(1983) 3 CLR 330
[*330] 1983 January 15
[LORIS, J.]
IN THE MATTER OF ARTICLE 146 OF THE CONSTITUTION
1.ANDREAS PAPACHARALAMBOUS,
2.IOANNIS EROTOCRITOU,
3.CHARIS STAVRAKIS,
4.PAVLOS ANGELIDES,
Applicants,
v.
THE NICOSIA LOCAL BAR ASSOClATION,
Respondent.
(Case No. 135/82).
Act or decision in the sense of Article 146.1 of the Constitution—Local Bar Association—Is not “an organ, authority or person exercising any executive or administrative authority” in the sense of the above Article—Acts or decisions of such an association not within the domain of public law—They lack the character of “executory act” and they cannot be made the subject of a recourse under the above Article.

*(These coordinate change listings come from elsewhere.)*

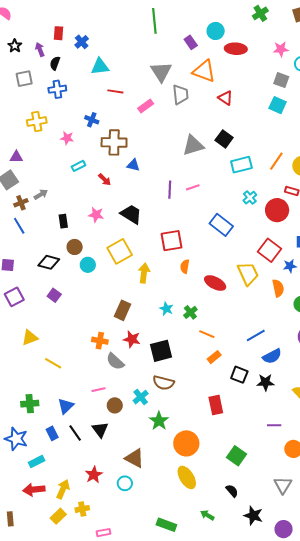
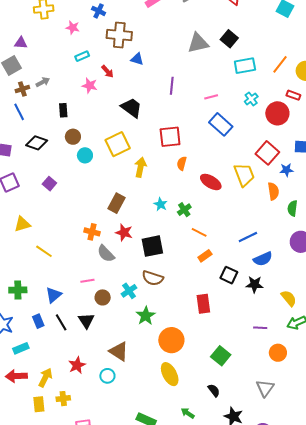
pink line: (193, 187) -> (211, 97), moved
pink star: (96, 215) -> (90, 86), moved
black diamond: (49, 262) -> (37, 143), moved
yellow rectangle: (58, 516) -> (39, 404), turned -56

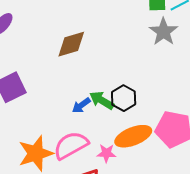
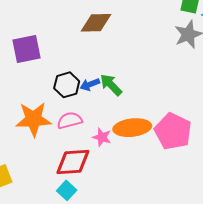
black hexagon: (124, 98) -> (67, 85), moved
pink semicircle: (71, 145) -> (70, 120), size x0.7

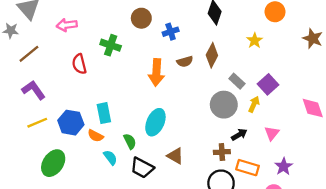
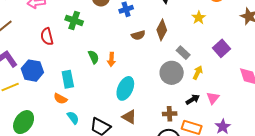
orange arrow: (156, 72) -> (111, 59), moved, size x0.6
purple square: (268, 84) -> (221, 48), moved
cyan ellipse: (155, 122) -> (125, 88), moved
blue hexagon: (71, 123) -> (32, 71), moved
black arrow: (239, 135) -> (193, 99), moved
green semicircle: (130, 141) -> (94, 57), moved

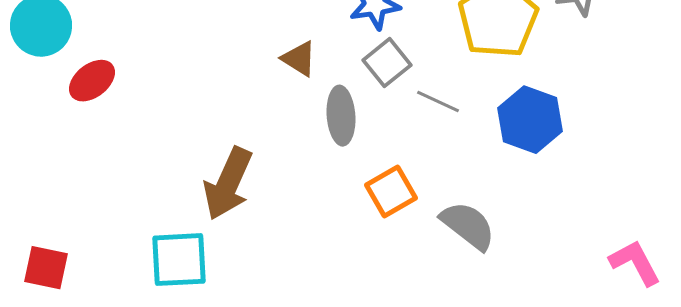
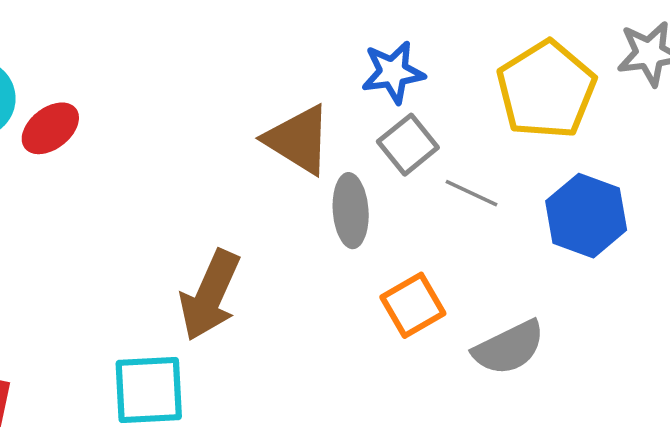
brown triangle: (299, 59) -> (298, 140), size x1.6
red ellipse: (92, 81) -> (50, 128), moved
gray semicircle: (468, 226) -> (509, 348), turned 116

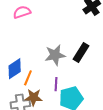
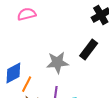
black rectangle: (81, 53) -> (89, 49), moved

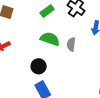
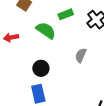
green semicircle: (50, 39) -> (46, 30), moved

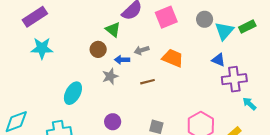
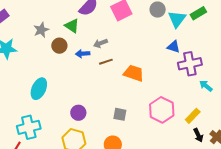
orange trapezoid: (173, 58) -> (134, 73), moved
gray star: (110, 76) -> (41, 30), moved
brown line: (148, 82) -> (106, 62), moved

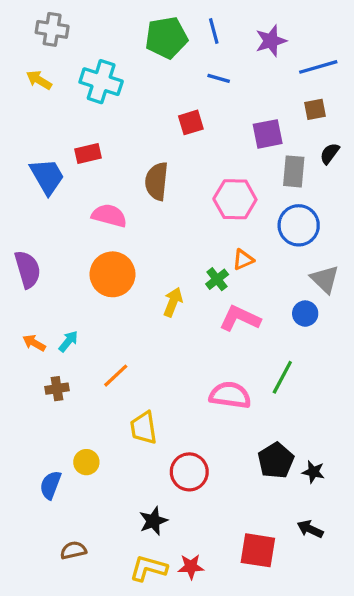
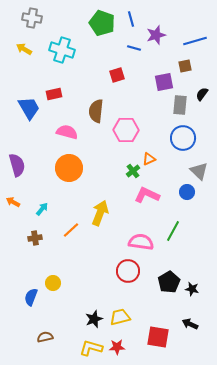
green pentagon: (166, 38) -> (102, 23), turned 30
purple star: (271, 41) -> (156, 35), moved
brown square: (315, 109) -> (185, 66), moved
pink hexagon: (235, 199) -> (126, 130), moved
yellow arrow: (173, 302) -> (100, 213), moved, size x1.4
orange arrow: (34, 343) -> (13, 202), moved
yellow trapezoid: (144, 428) -> (120, 317), moved, turned 85
red circle: (189, 472) -> (128, 271), moved

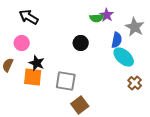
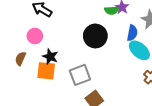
black circle: (81, 43) -> (95, 36), size x1.5
gray square: (66, 81) -> (80, 75), turned -30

Advocates—Local Bar Associations—They are not organs or authorities exercising “executive or administrative authority” in the sense of Article 146 of the Constitution.
The four applicants, all practising advocates, by means of this recourse challenged the validity of the elections of the respondent Local Bar Association which were held on 5.2.1982.
On the question whether the act complained of could be made the subject-matter of a recourse under Article 146 of the Constitution:
Held, that an association of advocates under the Advocates Law and in particular the respondent Local Bar Association is an association of professional people promoting their own professional interests but they are not by their very nature organs [*331] or authorities exercising “executive or administrative authority” in the sense of Article 146 as there is neither express legislative provision rendering the functions of the association in question a matter of public law( (see Elias Petrou and others v. The New Cooperative Credit Society of Karpashia, 3 R.S.C.C. 58) nor does it present elements such as state control over such body, or influence of the principles of public law on its organs and functions which would “classify the characterisation of its functions as public service”─(see Conclusions of the Greek Council of State 1929–1959 at pp. 120–121): that since the respondent Local Bar Association is not “an organ, authority or person exercising any executive or administrative authority" it follows that any act or decision of the respondent not being within the domain of public law lacks the character of “executory act” and therefore it is not justiciable.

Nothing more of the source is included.